On Monday, a group representing the American Association for Cancer Research (AACR), the American Cancer Society (ACS), the American Society of Clinical Oncology (ASCO) and the National Cancer Institute (NCI) released a position statement, “Charting the Future of Cancer Health Disparities Research.” It spells out why cancer health disparities continue to drive late diagnoses and bad outcomes for so many and offers an ambitious list of needs, priorities and recommendations — a research roadmap, if you will — to help even the playing field.
The paper was published simultaneously in AACR's journal, Cancer Research; ASCO’s Journal of Clinical Oncology, the ACS’s CA: A Cancer Journal for Clinicians and on the NCI’s website. Its authors — leaders in clinical research, public health, epidemiology and patient advocacy — are members of a think tank created two years ago to foster better cooperation across the cancer research community.

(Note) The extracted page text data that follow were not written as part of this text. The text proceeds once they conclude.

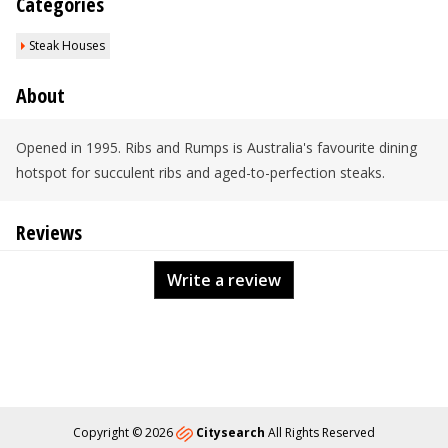
Categories
Steak Houses
About
Opened in 1995. Ribs and Rumps is Australia's favourite dining
hotspot for succulent ribs and aged-to-perfection steaks.
Reviews
Write a review
Copyright © 2026
Citysearch
All Rights Reserved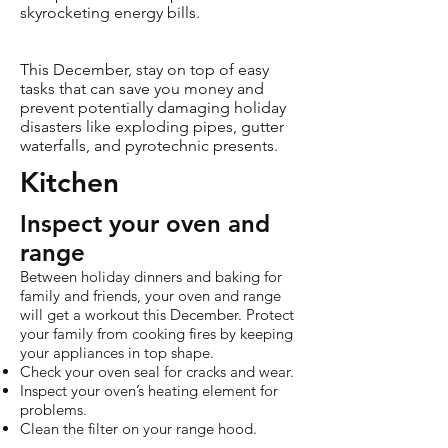
skyrocketing energy bills.
This December, stay on top of easy
tasks that can save you money and
prevent potentially damaging holiday
disasters like exploding pipes, gutter
waterfalls, and pyrotechnic presents.
Kitchen
Inspect your oven and
range
Between holiday dinners and baking for
family and friends, your oven and range
will get a workout this December. Protect
your family from cooking fires by keeping
your appliances in top shape.
Check your oven seal for cracks and wear.
Inspect your oven’s heating element for
problems.
Clean the filter on your range hood.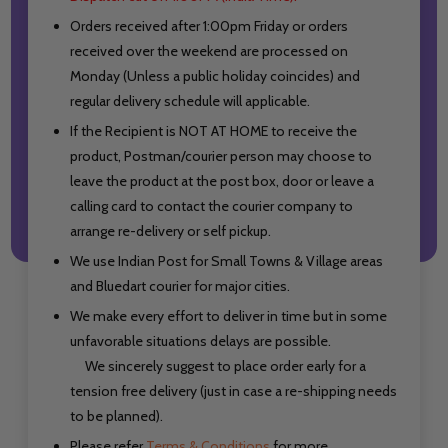
Orders received after 1:00pm Friday or orders
received over the weekend are processed on
Monday (Unless a public holiday coincides) and
regular delivery schedule will applicable.
If the Recipient is NOT AT HOME to receive the
product, Postman/courier person may choose to
leave the product at the post box, door or leave a
calling card to contact the courier company to
arrange re-delivery or self pickup.
We use Indian Post for Small Towns & Village areas
and Bluedart courier for major cities.
We make every effort to deliver in time but in some
unfavorable situations delays are possible.
We sincerely suggest to place order early for a
tension free delivery (just in case a re-shipping needs
to be planned).
Please refer
Terms & Conditions
for more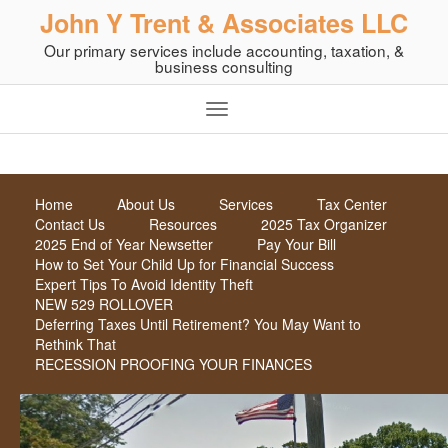
John Y Trent & Associates LLC
Our primary services include accounting, taxation, &
business consulting
Home
About Us
Services
Tax Center
Contact Us
Resources
2025 Tax Organizer
2025 End of Year Newsetter
Pay Your Bill
How to Set Your Child Up for Financial Success
Expert Tips To Avoid Identity Theft
NEW 529 ROLLOVER
Deferring Taxes Until Retirement? You May Want to
Rethink That
RECESSION PROOFING YOUR FINANCES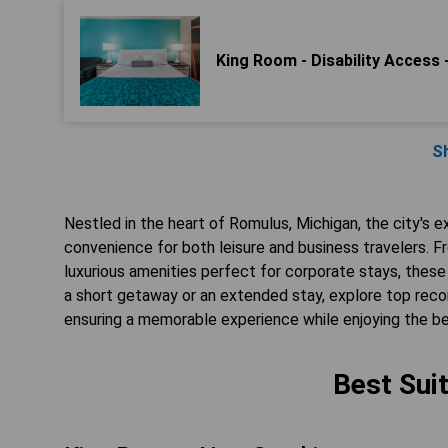
King Room - Disability Access
S
Nestled in the heart of Romulus, Michigan, the city's e
convenience for both leisure and business travelers. 
luxurious amenities perfect for corporate stays, thes
a short getaway or an extended stay, explore top recom
ensuring a memorable experience while enjoying the be
Best Sui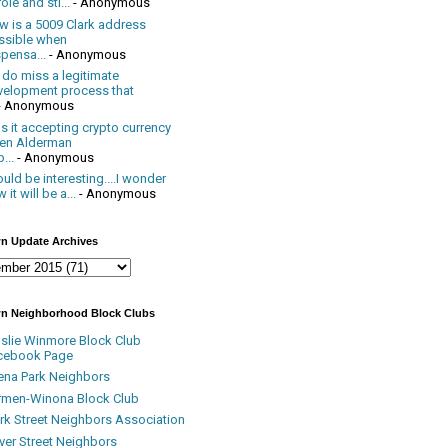
ole and sti...
- Anonymous
w is a 5009 Clark address
ssible when
pensa...
- Anonymous
 do miss a legitimate
velopment process that
- Anonymous
 it accepting crypto currency
en Alderman
...
- Anonymous
uld be interesting....I wonder
 it will be a...
- Anonymous
n Update Archives
n Neighborhood Block Clubs
nslie Winmore Block Club
cebook Page
ena Park Neighbors
rmen-Winona Block Club
ark Street Neighbors Association
ver Street Neighbors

“As far as I know, a partnership like this across these organizations is unprecedented,” said Dr. Christopher Li, a public health researcher with Fred Hutchinson Cancer Research Center, and a co-author on the paper. “It speaks to the importance of the issues involved that all of these organizations would make it a priority to come together and publish a statement with a unified voice.”
Getting granular about patient data
The expansive report addressed a wide range of issues and potential solutions. One of the biggest stumbling blocks in health disparities research, the report concluded, is data. There’s not nearly enough of it and there’s no consistency with regard to what’s gathered.

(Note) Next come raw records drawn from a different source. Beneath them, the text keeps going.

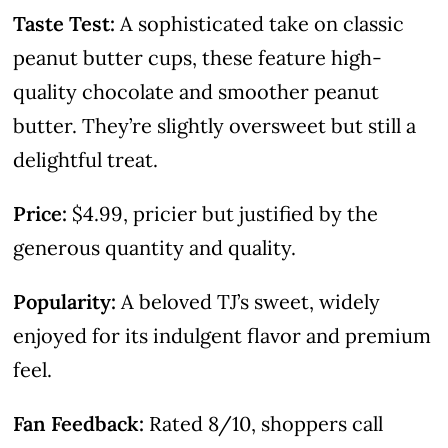
Taste Test:
A sophisticated take on classic
peanut butter cups, these feature high-
quality chocolate and smoother peanut
butter. They’re slightly oversweet but still a
delightful treat.
Price:
$4.99, pricier but justified by the
generous quantity and quality.
Popularity:
A beloved TJ’s sweet, widely
enjoyed for its indulgent flavor and premium
feel.
Fan Feedback:
Rated 8/10, shoppers call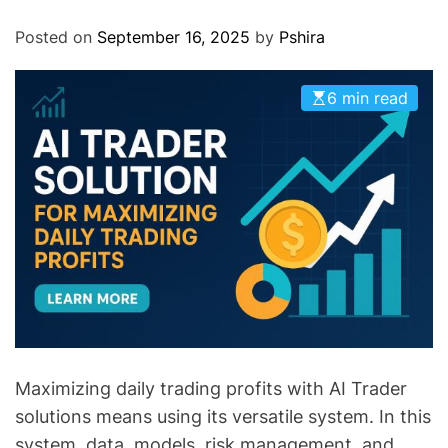
O
D
Posted on
September 16, 2025
by
Pshira
E
6 min read
Maximizing daily trading profits with AI Trader
solutions means using its versatile system. In this
system, data, models, risk management, and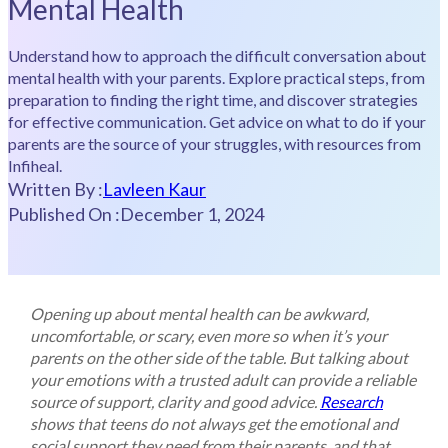
Mental Health
Understand how to approach the difficult conversation about
mental health with your parents. Explore practical steps, from
preparation to finding the right time, and discover strategies
for effective communication. Get advice on what to do if your
parents are the source of your struggles, with resources from
Infiheal.
Written By :
Lavleen Kaur
Published On :
December 1, 2024
Opening up about mental health can be awkward,
uncomfortable, or scary, even more so when it’s your
parents on the other side of the table. But talking about
your emotions with a trusted adult can provide a reliable
source of support, clarity and good advice.
Research
shows that teens do not always get the emotional and
social support they need from their parents, and that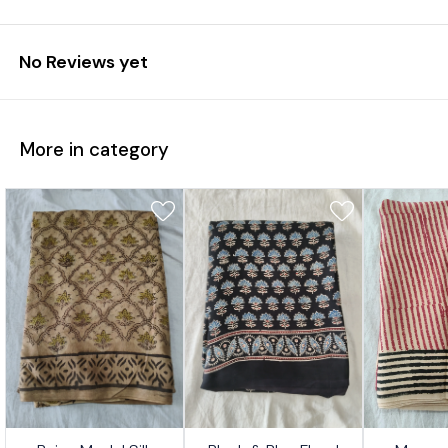
No Reviews yet
More in category
7%
17%
17%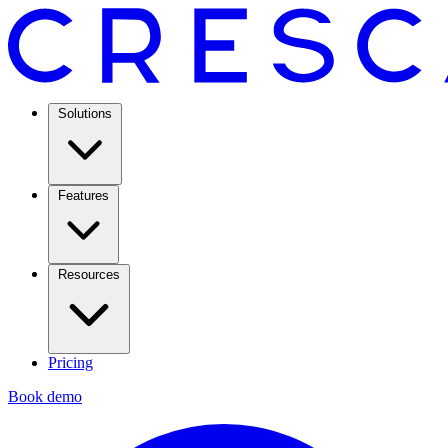
Solutions
Features
Resources
Pricing
Book demo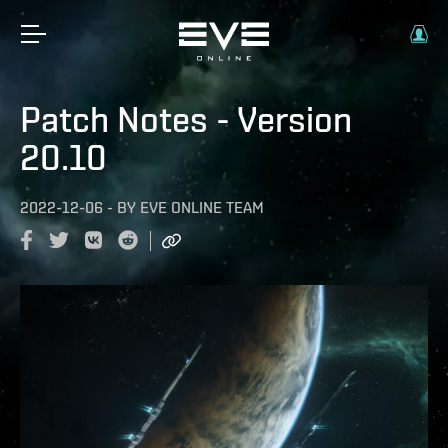
Patch Notes - Version
20.10
2022-12-06
-
BY
EVE ONLINE TEAM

Patient data is frequently spotty or oversimplified. Questions about socioeconomic status or health literacy often go unasked. Large biospecimen banks devoted to people of color are nearly nonexistent. And even some of what is gathered isn’t necessarily all that useful. Overarching categories like Hispanic, Asian and African-American don’t accurately reflect our blended society, Li said, nor do they offer the kind of genetic insights that could better guide health choices and cancer treatment.
”The field of health disparities as it relates to cancer has evolved,” he said. “It began with looking at ‘black-white’ differences, but it’s become so much more nuanced as we’ve started to really appreciate all the diversity that exists in our country.”

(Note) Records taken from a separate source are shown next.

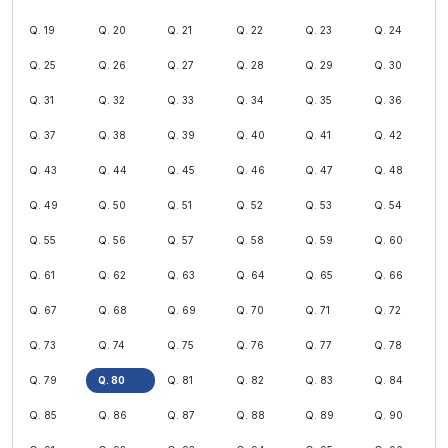
Q. 19
Q. 20
Q. 21
Q. 22
Q. 23
Q. 24
Q. 25
Q. 26
Q. 27
Q. 28
Q. 29
Q. 30
Q. 31
Q. 32
Q. 33
Q. 34
Q. 35
Q. 36
Q. 37
Q. 38
Q. 39
Q. 40
Q. 41
Q. 42
Q. 43
Q. 44
Q. 45
Q. 46
Q. 47
Q. 48
Q. 49
Q. 50
Q. 51
Q. 52
Q. 53
Q. 54
Q. 55
Q. 56
Q. 57
Q. 58
Q. 59
Q. 60
Q. 61
Q. 62
Q. 63
Q. 64
Q. 65
Q. 66
Q. 67
Q. 68
Q. 69
Q. 70
Q. 71
Q. 72
Q. 73
Q. 74
Q. 75
Q. 76
Q. 77
Q. 78
Q. 79
Q. 80
Q. 81
Q. 82
Q. 83
Q. 84
Q. 85
Q. 86
Q. 87
Q. 88
Q. 89
Q. 90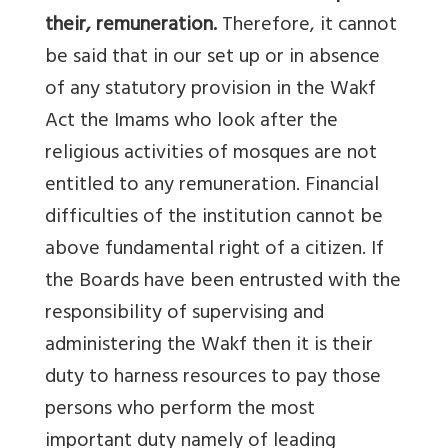
their, remuneration.
Therefore, it cannot
be said that in our set up or in absence
of any statutory provision in the Wakf
Act the Imams who look after the
religious activities of mosques are not
entitled to any remuneration. Financial
difficulties of the institution cannot be
above fundamental right of a citizen. If
the Boards have been entrusted with the
responsibility of supervising and
administering the Wakf then it is their
duty to harness resources to pay those
persons who perform the most
important duty namely of leading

Within given racial/ethnic categories, for instance, the data need to be more granular. An umbrella term like “Hispanic” might include someone of Mexican descent, Cuban American descent, South American descent, a third generation Hispanic American or a recent immigrant, he said.
“Race and ethnicity are social constructs,” he said. “And there can be quite a bit of heterogeneity within broad racial groups. Someone may self-identify as part of one group but there’s a genetic piece that allows us to really see where their ancestry falls and how that relates to cancer incidence and cancer outcomes and survivorship.”
Today, cancer researchers and clinicians need to look not only at race but at ethnicity, socioeconomic status, neighborhoods, ancestry, immigration status and lifestyle factors. They need to dive deep, asking questions about everything from literacy to gender identity to the availability of healthy food.
“We need to appreciate that disparities can be defined on multiple levels,” he said, “as factors on the individual, neighborhood, county, and state levels can all play a role.”